Following on from a recent post on the supposed existence of warrior women among the Vikings, here are three lectures by Professor Neil Price of the University of Aberdeen examining various aspects of the Medieval Scandinavian mind. The first presentation, The Children of Ash: Cosmology and the Viking Universe, is a good introduction to Norse mythology. It includes the most important figures and themes found in the sagas and pseudo-histories, most of which date from 13th century texts composed in Iceland (the Prose and Poetic Eddas).

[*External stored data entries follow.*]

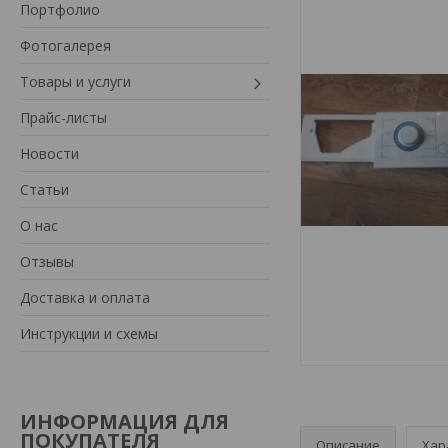
Портфолио
Фотогалерея
Товары и услуги
Прайс-листы
Новости
Статьи
О нас
Отзывы
Доставка и оплата
Инструкции и схемы
ИНФОРМАЦИЯ ДЛЯ
ПОКУПАТЕЛЯ
Описание
Хар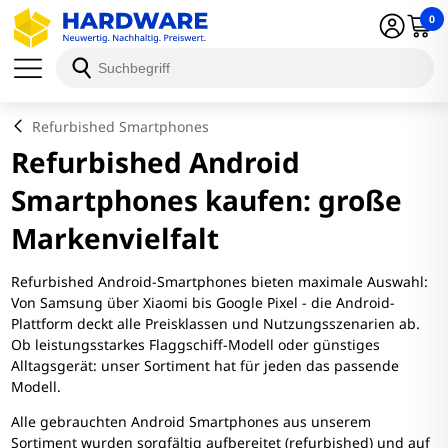
0
Refurbished Smartphones
Refurbished Android
Smartphones kaufen: große
Markenvielfalt
Refurbished Android-Smartphones bieten maximale Auswahl:
Von Samsung über Xiaomi bis Google Pixel - die Android-
Plattform deckt alle Preisklassen und Nutzungsszenarien ab.
Ob leistungsstarkes Flaggschiff-Modell oder günstiges
Alltagsgerät: unser Sortiment hat für jeden das passende
Modell.
Alle gebrauchten Android Smartphones aus unserem
Sortiment wurden sorgfältig aufbereitet (refurbished) und auf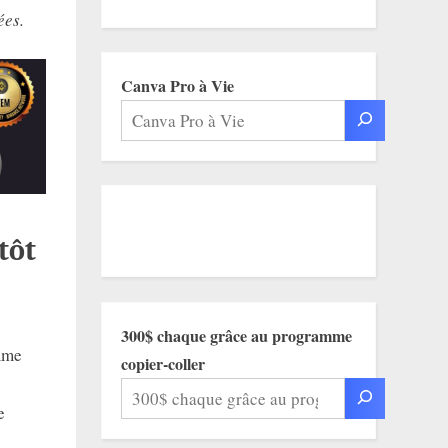
ées.
Canva Pro à Vie
tôt
300$ chaque grâce au programme
omme
copier-coller
e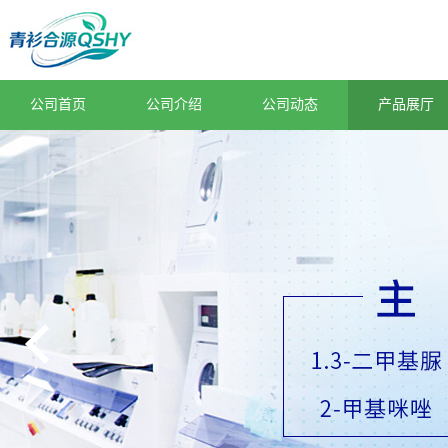
公司首页
公司介绍
公司动态
产品展厅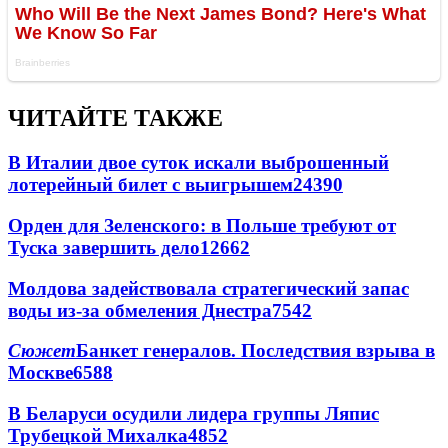
ЧИТАЙТЕ ТАКЖЕ
В Италии двое суток искали выброшенный
лотерейный билет с выигрышем
24390
Орден для Зеленского: в Польше требуют от
Туска завершить дело
12662
Молдова задействовала стратегический запас
воды из-за обмеления Днестра
7542
Сюжет
Банкет генералов. Последствия взрыва в
Москве
6588
В Беларуси осудили лидера группы Ляпис
Трубецкой Михалка
4852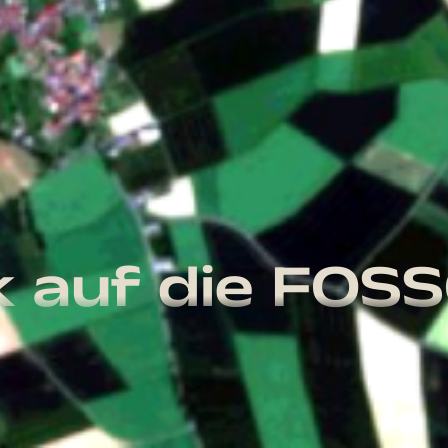
k auf die FOS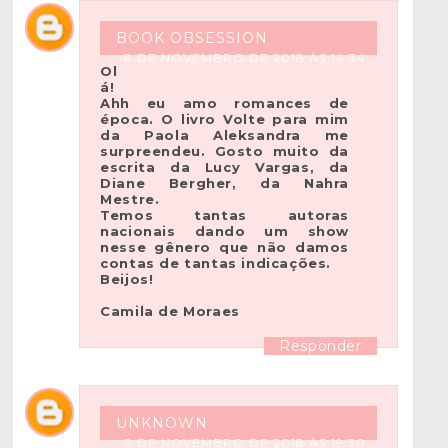
BOOK OBSESSION
8 DE NOVEMBRO DE 2018 ÀS 14:34
Ol
á!
Ahh eu amo romances de
época. O livro Volte para mim
da Paola Aleksandra me
surpreendeu. Gosto muito da
escrita da Lucy Vargas, da
Diane Bergher, da Nahra
Mestre.
Temos tantas autoras
nacionais dando um show
nesse gênero que não damos
contas de tantas indicações.
Beijos!
Camila de Moraes
Responder
UNKNOWN
9 DE NOVEMBRO DE 2018 ÀS 19:30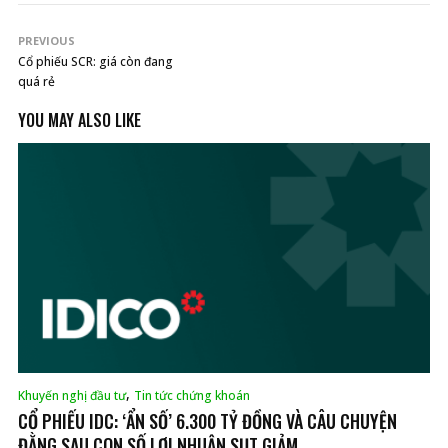
PREVIOUS
Cổ phiếu SCR: giá còn đang
quá rẻ
YOU MAY ALSO LIKE
,
Khuyến nghị đầu tư
Tin tức chứng khoán
CỔ PHIẾU IDC: ‘ẨN SỐ’ 6.300 TỶ ĐỒNG VÀ CÂU CHUYỆN
ĐẰNG SAU CON SỐ LỢI NHUẬN SỤT GIẢM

Interestingly the lecture touches upon the question of the Trolls, an intriguing class of supernatural being found in Icelandic literature. They were almost certainly related to the Jötnar, the traditional rivals of the Scandinavian gods, a name commonly – and somewhat erroneously – translated as Giants in modern texts (in fact they bear a marked resemblance to the Fomhóraigh, the opponents of the euhemerised Tuatha Dé Danann in Irish legend). However the earliest descriptions of the trolls make them exclusively female, gifted in magic, and prone to violence and promiscuity. Their sexual intrigues extended to mortal men but not to the gods, some of whom, like Thor, devoted considerable energy to thrashing them. This marks the Trolls out from their folkloric successors, who became more solitary in nature and of both genders.
A good modern, scholarly examination of the “troll-wives” can be found in the 2005 compendium The Shadow Walkers: Jacob Grimm’s Mythology of the Monstrous, edited by Tom Shippey.